-- What the task asks --
Reproduce the entries in full and exactly. Pictures stay out.

-- Page-level text extractions --
↓
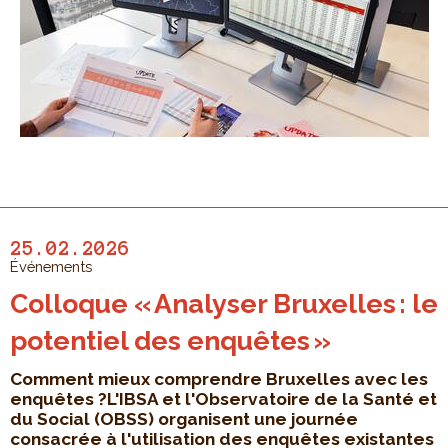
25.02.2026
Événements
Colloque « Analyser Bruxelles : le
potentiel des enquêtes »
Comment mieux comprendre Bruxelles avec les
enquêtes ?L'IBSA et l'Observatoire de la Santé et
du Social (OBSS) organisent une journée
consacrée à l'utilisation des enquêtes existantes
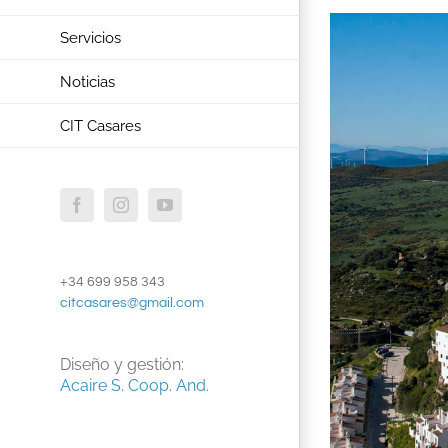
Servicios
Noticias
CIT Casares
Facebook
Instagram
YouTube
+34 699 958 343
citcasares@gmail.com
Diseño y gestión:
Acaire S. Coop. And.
↑
-- Answer for the task --
25.02.2026
Événements
Colloque « Analyser Bruxelles : le
potentiel des enquêtes »
Comment mieux comprendre Bruxelles avec les
enquêtes ?L'IBSA et l'Observatoire de la Santé et
du Social (OBSS) organisent une journée
consacrée à l'utilisation des enquêtes existantes
Servicios
Noticias
CIT Casares
Facebook
Instagram
YouTube
+34 699 958 343
citcasares@gmail.com
Diseño y gestión:
Acaire S. Coop. And.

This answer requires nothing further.